James Stanhope, 1st Earl StanhopePC (1673 – 5 February 1721) was a British Army officer and Whig politician who effectively served as Chief Minister between 1717 and 1721. He was also the last Chancellor of the Exchequer to sit in the House of Lords.
In 1710 he commanded the British contingent of the Allied Army which occupied Madrid, having won a decisive victory at the Battle of Zaragoza. Having then evacuated the Spanish capital, Stanhope's rearguard on the retreat to Barcelona were overwhelmed and forced to surrender at Brihuega.
Paroled, he returned to Britain and pursued a political career as a Whig. A supporter of the Hanoverian Succession he was rewarded with office by George I in 1714. As Southern Secretary he oversaw the negotiation of an Anglo-French Alliance. Emerging as the dominant figure in government after 1717, following the Whig Split, he led Britain to success in a new Spanish War and suppressed a Jacobite Rising in 1719. However, the government was overtaken by the collapse of the South Sea Bubble and he died in office. He is occasionally mentioned as an alternative candidate to Robert Walpole as Britain's first Prime Minister.[1]
Background and education
Stanhope was born in Paris in 1673, the eldest of the seven children of Alexander Stanhope (1638–1707), and his wife Katherine (died 1718), the daughter and co-heir of Arnold Burghill, of Thinghall Parva, Withington, Herefordshire, by his second wife Grizell, co-heir of John Prise of Ocle Pyrchard, Herefordshire. He was educated at Eton College and at Trinity College, Oxford, where he matriculated in May 1688.
Stanhope accompanied his father, then English Ambassador to Madrid, to Spain in 1690, and obtained some knowledge of that country which was very useful to him in later life.[2]

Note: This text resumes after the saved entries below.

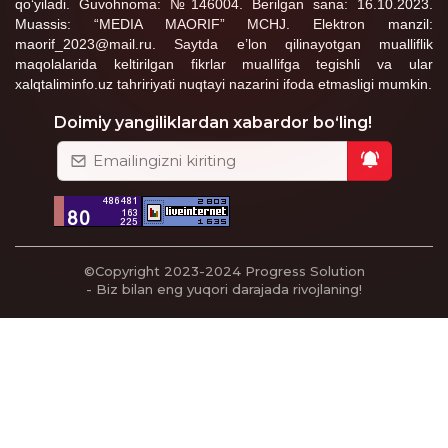
qo‘yiladi. Guvohnoma: №146004. Berilgan sana: 16.10.2023.
Muassis: “MEDIA MAORIF” MCHJ. Elektron manzil:
maorif_2023@mail.ru. Saytda e’lon qilinayotgan mualliflik
maqolalarida keltirilgan fikrlar muallifga tegishli va ular
xalqtaliminfo.uz tahririyati nuqtayi nazarini ifoda etmasligi mumkin.
Doimiy yangiliklardan xabardor bo‘ling!
©Copyright 2023-2024
Progress Solution
- Biz bilan eng yuqori darajada rivojlaning!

A little later he went to Italy where, as afterwards in Flanders, he served as a volunteer against France, and in 1695 he secured a commission in the English army. In 1701 Stanhope entered the House of Commons, but he continued his career as a soldier and was in Spain and Portugal during the earlier stages of the War of the Spanish Succession.[3]
During the opening stages of the war he was in Ireland on recruiting duty. He desperately sought a chance of combat, and was given permission to accompany the Duke of Ormonde's expedition to Cadiz.[4] The attempt to capture Cadiz failed, but the expedition enjoyed success on the return journey at the Battle of Vigo Bay.
Portugal
In 1703 he served with the Duke of Marlborough's Army in the Low Countries, having arrived too late to take part in the Siege of Bonn.[5] His regiment was then transferred to Lisbon. Due to Portugal's entry into the war on the Allied side, a large British continent was sent to assist them. While Stanhope was in Lisbon recovering from an attack of fever his regiment was part of a Portuguese-commanded garrison which surrendered the town of Portalegre.[6]
In 1705 he served in Spain under Charles Mordaunt, Earl of Peterborough, notably at the Siege of Barcelona and in 1706 he was appointed English minister in Spain, but his duties were still military as well as diplomatic, and in 1708, after some differences with Peterborough, who favoured defensive measures only, he was made commander-in-chief of the British forces in that country.[7]
Taking the offensive he captured Port Mahon, Minorca. During the operation his younger brother Philip Stanhope, a naval officer, was killed.
Madrid campaign
After a visit to England in which he took part in the impeachment of Henry Sacheverell, he returned to Spain for the campaign of 1710, with Allied victories at Almenar and Saragossa in July and August enabling Archduke Charles to enter Madrid in September.[7] On the back of these triumphs, Stanhope was selected as the Whig candidate for the Westminster seat in the 1710 General Election, with his cousin Lt-General Sherington Davenport as proxy in his absence.
Defeat
Unlike many constituencies, Westminster had a relatively large electorate of over 10,000 and its proximity to both Court and Parliament meant the result often influenced others. Almenar was used to promote 'brave, virtuous Stanhope' but his Tory opponent Thomas Crosse easily won the seat[8] aided by the satirist Jonathan Swift who published thinly disguised accusations of Stanhope's homosexuality.[9] The Tories won the General election in December by a landslide, by which time Stanhope was a prisoner in Spain but this theme was to form an important part of his future image.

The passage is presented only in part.